## EXERCISE INPUTS
——————

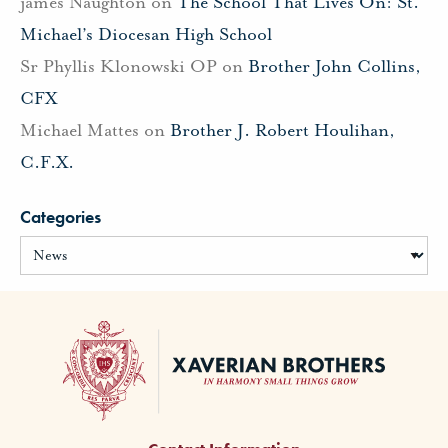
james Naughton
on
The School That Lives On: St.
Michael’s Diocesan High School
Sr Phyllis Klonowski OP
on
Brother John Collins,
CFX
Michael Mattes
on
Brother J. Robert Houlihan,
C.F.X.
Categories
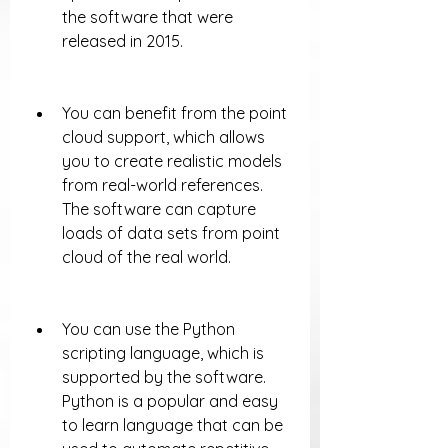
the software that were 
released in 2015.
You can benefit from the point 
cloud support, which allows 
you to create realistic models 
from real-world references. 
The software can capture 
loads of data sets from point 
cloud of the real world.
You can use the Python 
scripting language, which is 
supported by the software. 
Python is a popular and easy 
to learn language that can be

——————

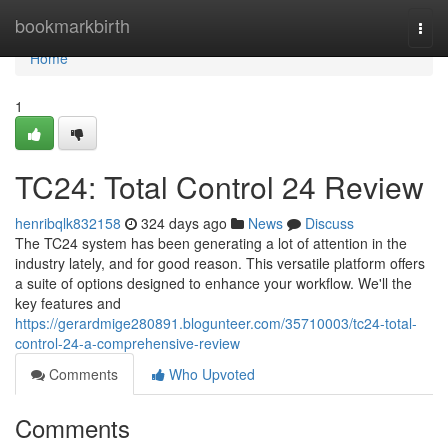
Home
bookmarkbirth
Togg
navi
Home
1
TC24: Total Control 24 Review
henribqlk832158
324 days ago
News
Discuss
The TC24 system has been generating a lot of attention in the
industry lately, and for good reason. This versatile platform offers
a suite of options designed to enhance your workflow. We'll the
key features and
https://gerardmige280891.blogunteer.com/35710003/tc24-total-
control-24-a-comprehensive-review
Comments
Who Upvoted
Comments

——————

## WHAT YOU ARE ASKED TO DO
In the entries above, find the line containing "james Naughton" and the line containing "to learn language that can be"; give again exactly those two lines and every line between them, minus the pictures.

## WRITTEN ANSWER
james Naughton
on
The School That Lives On: St.
Michael’s Diocesan High School
Sr Phyllis Klonowski OP
on
Brother John Collins,
CFX
Michael Mattes
on
Brother J. Robert Houlihan,
C.F.X.
Categories
the software that were 
released in 2015.
You can benefit from the point 
cloud support, which allows 
you to create realistic models 
from real-world references. 
The software can capture 
loads of data sets from point 
cloud of the real world.
You can use the Python 
scripting language, which is 
supported by the software. 
Python is a popular and easy 
to learn language that can be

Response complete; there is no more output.